§ **What the task requires**
Report every line of the listing below in which the string "presence" appears.

§ **Excerpted data**
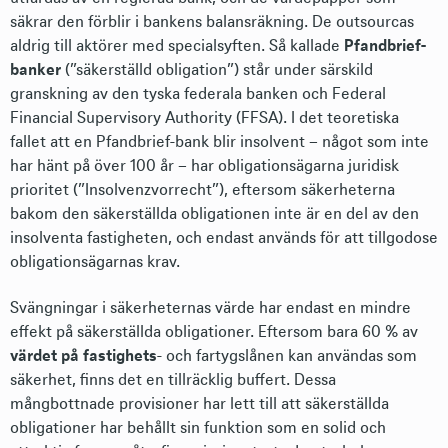
säkrar den förblir i bankens balansräkning. De outsourcas
aldrig till aktörer med specialsyften. Så kallade
Pfandbrief-
banker
(”säkerställd obligation”) står under särskild
granskning av den tyska federala banken och Federal
Financial Supervisory Authority (FFSA). I det teoretiska
fallet att en Pfandbrief-bank blir insolvent – något som inte
har hänt på över 100 år – har obligationsägarna juridisk
prioritet (”Insolvenzvorrecht”), eftersom säkerheterna
bakom den säkerställda obligationen inte är en del av den
insolventa fastigheten, och endast används för att tillgodose
obligationsägarnas krav.
Svängningar i säkerheternas värde har endast en mindre
effekt på säkerställda obligationer. Eftersom bara 60 % av
värdet på fastighets
- och fartygslånen kan användas som
säkerhet, finns det en tillräcklig buffert. Dessa
mångbottnade provisioner har lett till att säkerställda
obligationer har behållt sin funktion som en solid och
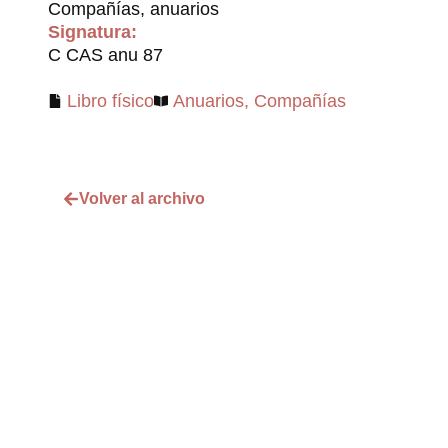
Compañías, anuarios
Signatura:
C CAS anu 87
Libro físico
Anuarios
,
Compañías
Volver al archivo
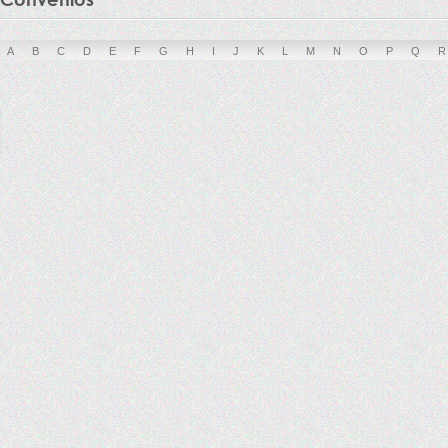
A
B
C
D
E
F
G
H
I
J
K
L
M
N
O
P
Q
R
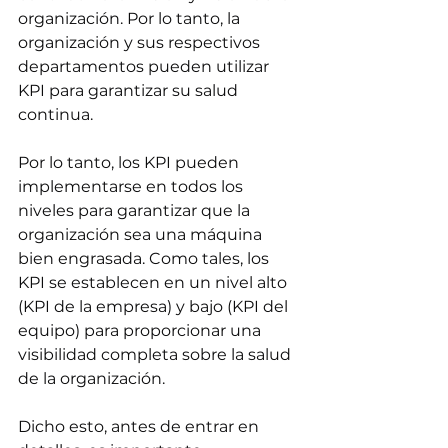
organización. Por lo tanto, la 
organización y sus respectivos 
departamentos pueden utilizar 
KPI para garantizar su salud 
continua.
Por lo tanto, los KPI pueden 
implementarse en todos los 
niveles para garantizar que la 
organización sea una máquina 
bien engrasada. Como tales, los 
KPI se establecen en un nivel alto 
(KPI de la empresa) y bajo (KPI del 
equipo) para proporcionar una 
visibilidad completa sobre la salud 
de la organización.
Dicho esto, antes de entrar en 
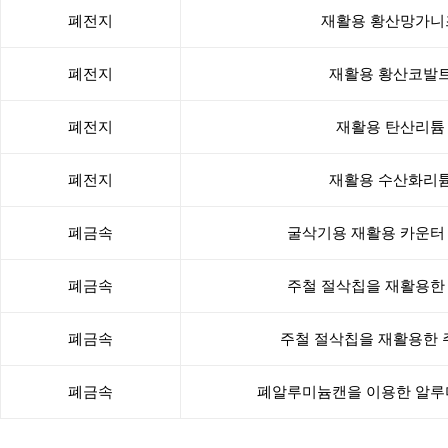
폐전지
재활용 황산망가니
폐전지
재활용 황산코발
폐전지
재활용 탄산리튬
폐전지
재활용 수산화리
폐금속
굴삭기용 재활용 카운터
폐금속
주철 절삭칩을 재활용한
폐금속
주철 절삭칩을 재활용한
폐금속
폐알루미늄캔을 이용한 알루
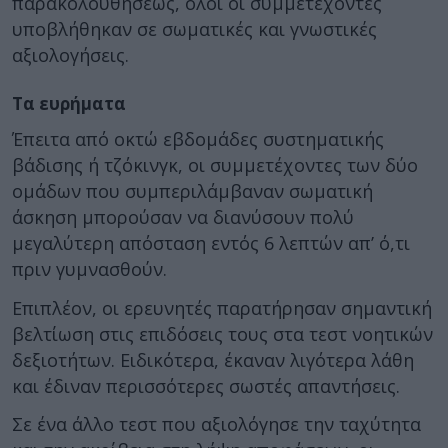
παρακολουθήσεως, όλοι οι συμμετέχοντες
υποβλήθηκαν σε σωματικές και γνωστικές
αξιολογήσεις.
Τα ευρήματα
Έπειτα από οκτώ εβδομάδες συστηματικής
βάδισης ή τζόκινγκ, οι συμμετέχοντες των δύο
ομάδων που συμπεριλάμβαναν σωματική
άσκηση μπορούσαν να διανύσουν πολύ
μεγαλύτερη απόσταση εντός 6 λεπτών απ’ ό,τι
πριν γυμνασθούν.
Επιπλέον, οι ερευνητές παρατήρησαν σημαντική
βελτίωση στις επιδόσεις τους στα τεστ νοητικών
δεξιοτήτων. Ειδικότερα, έκαναν λιγότερα λάθη
και έδιναν περισσότερες σωστές απαντήσεις.
Σε ένα άλλο τεστ που αξιολόγησε την ταχύτητα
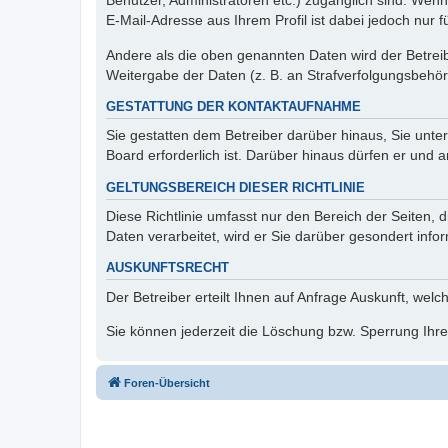
Benutzer, Administratoren etc.) zugänglich sind. We
E-Mail-Adresse aus Ihrem Profil ist dabei jedoch nur 
Andere als die oben genannten Daten wird der Betreibe
Weitergabe der Daten (z. B. an Strafverfolgungsbehörde
GESTATTUNG DER KONTAKTAUFNAHME
Sie gestatten dem Betreiber darüber hinaus, Sie unte
Board erforderlich ist. Darüber hinaus dürfen er und 
GELTUNGSBEREICH DIESER RICHTLINIE
Diese Richtlinie umfasst nur den Bereich der Seiten
Daten verarbeitet, wird er Sie darüber gesondert info
AUSKUNFTSRECHT
Der Betreiber erteilt Ihnen auf Anfrage Auskunft, welc
Sie können jederzeit die Löschung bzw. Sperrung Ihrer
Foren-Übersicht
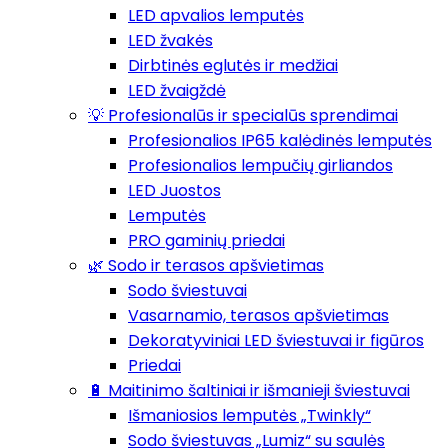
LED apvalios lemputės
LED žvakės
Dirbtinės eglutės ir medžiai
LED žvaigždė
💡 Profesionalūs ir specialūs sprendimai
Profesionalios IP65 kalėdinės lemputės
Profesionalios lempučių girliandos
LED Juostos
Lemputės
PRO gaminių priedai
🌿 Sodo ir terasos apšvietimas
Sodo šviestuvai
Vasarnamio, terasos apšvietimas
Dekoratyviniai LED šviestuvai ir figūros
Priedai
🔋 Maitinimo šaltiniai ir išmanieji šviestuvai
Išmaniosios lemputės „Twinkly“
Sodo šviestuvas „Lumiz“ su saulės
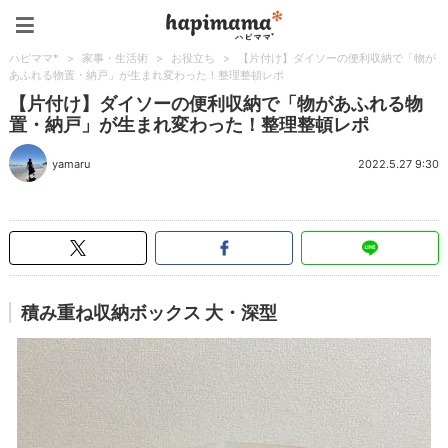
ハピママ*
ハピママ*
>
家事・生活術
>
お役立ち
>
【片付け】ダイソーの便利収納で「物が
あふれる物置・納戸」が生まれ変わった！整理整頓レポ
【片付け】ダイソーの便利収納で「物があふれる物
置・納戸」が生まれ変わった！整理整頓レポ
yamaru
2022.5.27 9:30
積み重ね収納ボックス 大・深型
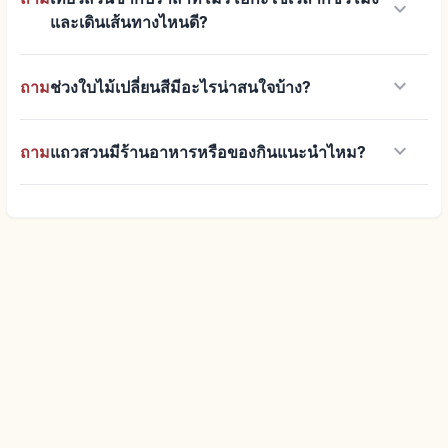
keyboard_arrow_down
และเดินเส้นทางไหนดี?
keyboard_arrow_down
ถาม
ช่วงใบไม้เปลี่ยนสีมีอะไรน่าสนใจบ้าง?
keyboard_arrow_down
ถาม
แถวสวนมีร้านอาหารหรือของกินแนะนำไหม?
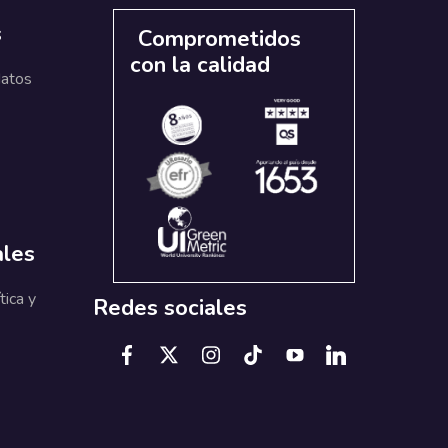
s
Comprometidos
con la calidad
datos
ales
tica y
Redes sociales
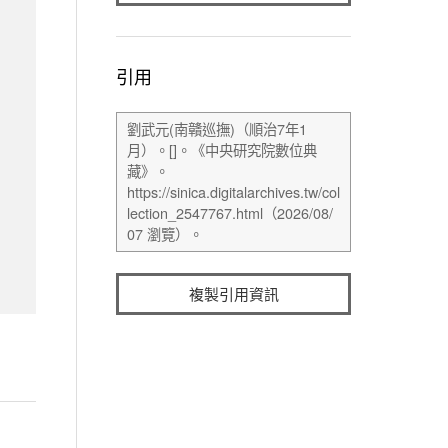
引用
複製引用資訊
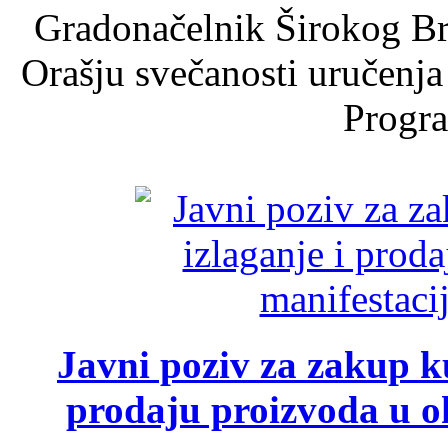
Gradonačelnik Širokog Br
Orašju svečanosti uručenja
Progra
Javni poziv za zakup ku
prodaju proizvoda u ok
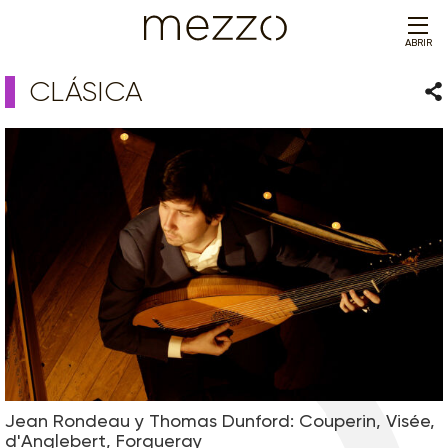
ABRIR
CLÁSICA
Com
Jean Rondeau y Thomas Dunford: Couperin, Visée,
d'Anglebert, Forqueray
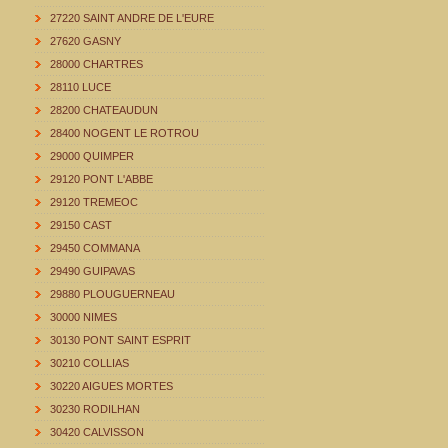
27220 SAINT ANDRE DE L'EURE
27620 GASNY
28000 CHARTRES
28110 LUCE
28200 CHATEAUDUN
28400 NOGENT LE ROTROU
29000 QUIMPER
29120 PONT L'ABBE
29120 TREMEOC
29150 CAST
29450 COMMANA
29490 GUIPAVAS
29880 PLOUGUERNEAU
30000 NIMES
30130 PONT SAINT ESPRIT
30210 COLLIAS
30220 AIGUES MORTES
30230 RODILHAN
30420 CALVISSON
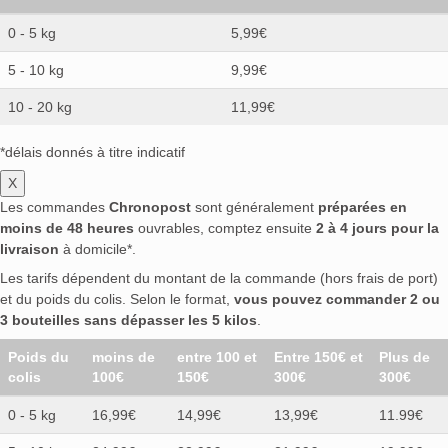
0 - 5 kg
5,99€
5 - 10 kg
9,99€
10 - 20 kg
11,99€
*délais donnés à titre indicatif
X
Les commandes
Chronopost
sont généralement
préparées en
moins de 48 heures
ouvrables, comptez ensuite
2 à 4 jours pour la
livraison
à domicile*.
Les tarifs dépendent du montant de la commande (hors frais de port)
et du poids du colis. Selon le format,
vous pouvez commander 2 ou
3 bouteilles sans dépasser les 5 kilos
.
Poids du
moins de
entre 100 et
Entre 150€ et
Plus de
colis
100€
150€
300€
300€
0 - 5 kg
16,99€
14,99€
13,99€
11.99€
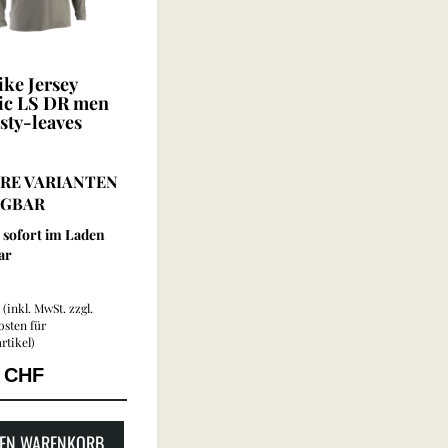
ke Jersey
ic LS DR men
sty-leaves
RE VARIANTEN
ÜGBAR
sofort im Laden
ar
(inkl. MwSt. zzgl.
sten für
rtikel
)
0 CHF
DEN WARENKORB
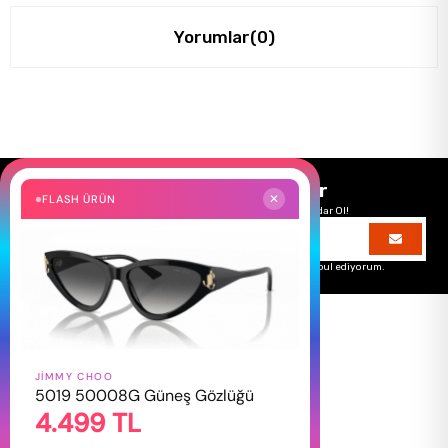
Yorumlar
(0)
Size Özel Kampanyalar
FLASH ÜRÜN
✕
Hemen Kayıt Ol Fırsatlardan Önce Sen Haberdar Ol!
Üyelik koşullarını
ve
kişisel verilerimin
korunmasını kabul ediyorum.
JIMMY CHOO
HAKKIMIZDA
5019 50008G Güneş Gözlüğü
4.499 TL
Hakkımızda
Gizlilik Politikası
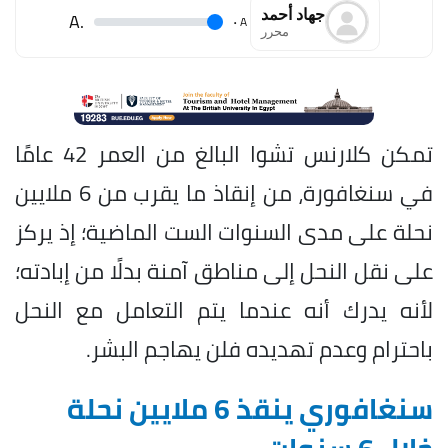
جهاد أحمد
.A
.
A
محرر
تمكن كلارنس تشوا البالغ من العمر 42 عامًا
في سنغافورة، من إنقاذ ما يقرب من 6 ملايين
نحلة على مدى السنوات الست الماضية؛ إذ يركز
على نقل النحل إلى مناطق آمنة بدلًا من إبادته؛
لأنه يدرك أنه عندما يتم التعامل مع النحل
باحترام وعدم تهديده فلن يهاجم البشر.
سنغافوري ينقذ 6 ملايين نحلة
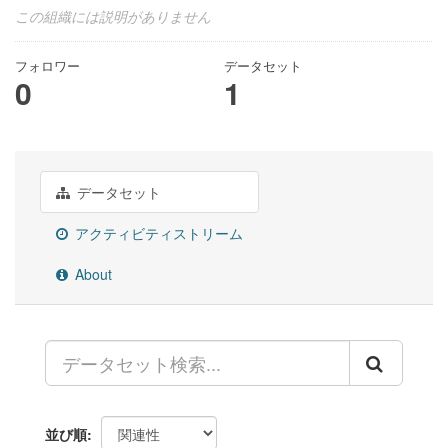
この組織には説明がありません
フォロワー
データセット
0
1
データセット
アクティビティストリーム
About
並び順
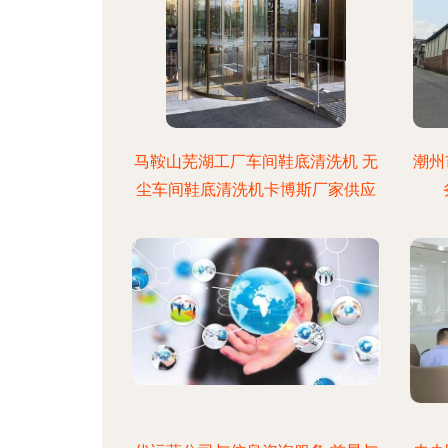
马鞍山芜湖工厂车间鞋底清洗机 无
潮州
尘车间鞋底清洗机卡博斯厂家供应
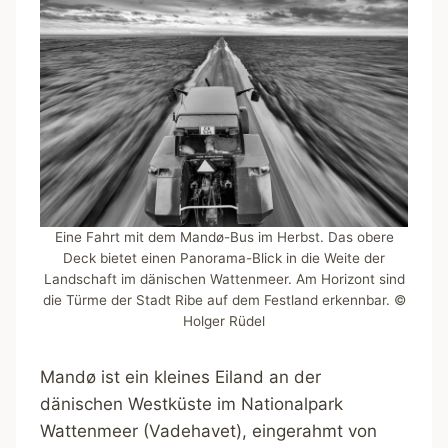
Eine Fahrt mit dem Mandø-Bus im Herbst. Das obere
Deck bietet einen Panorama-Blick in die Weite der
Landschaft im dänischen Wattenmeer. Am Horizont sind
die Türme der Stadt Ribe auf dem Festland erkennbar. ©
Holger Rüdel
Mandø ist ein kleines Eiland an der
dänischen Westküste im Nationalpark
Wattenmeer (Vadehavet), eingerahmt von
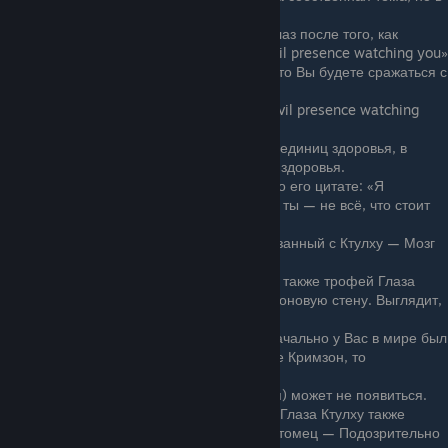
игру её не добавили.
Если использовать подозрительный глаз после того, как
появилось сообщение «You feel an evil presence watching you»
(не во время битвы с Глазом Ктулху), то Вы будете сражаться с
двумя боссами одновременно.
Если после сообщения «You feel an evil presence watching
you» выйти, Глаз Ктулху не появится.
В ранних версиях у босса было 4000 единиц здоровья, в
версии 1.0.5 — 3000, а в 1.1 — 2800 здоровья.
Торговец знает о Глазе Ктулху, судя по его цитате: «Я
надеюсь, что такой тощий парень, как ты — не всё, что стоит
между нами и Глазом Ктулху».
В версии 1.2 появился босс, тоже связанный с Ктулху — Мозг
Ктулху.
С версии 1.2 с Глаза Ктулху выпадает также трофей Глаза
Ктулху, который можно повесить на фоновую стену. Выглядит,
как зуб Глаза Ктулху из второй фазы.
Демонитовая руда выпадет, если изначально у Вас в мире был
биом Искажение; если же у вас в мире Кримзон, то
Кримтановая руда.
В мультиплеере дроп (сумка с дропом) может не появиться.
С версии 1.4.0.1 в режиме Мастера с Глаза Ктулху также
выпадает Реликвия Глаза Ктулху и Питомец — Подозрительно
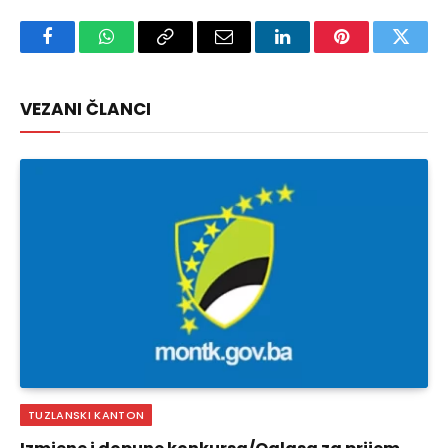
Facebook
WhatsApp
Copy
Email
LinkedIn
Pinterest
Twitte
Link
VEZANI ČLANCI
TUZLANSKI KANTON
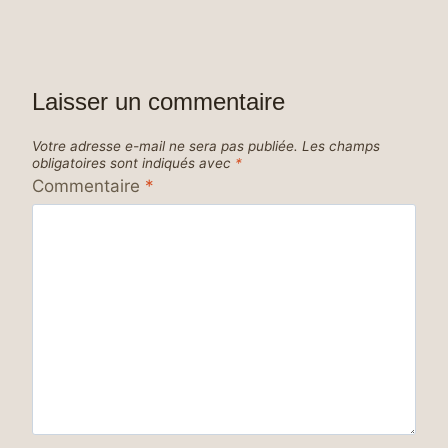
Laisser un commentaire
Votre adresse e-mail ne sera pas publiée.
Les champs
obligatoires sont indiqués avec
*
Commentaire
*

§ **Solution to the exercise**
появилось сообщение «You feel an evil presence watching you»
Если после сообщения «You feel an evil presence watching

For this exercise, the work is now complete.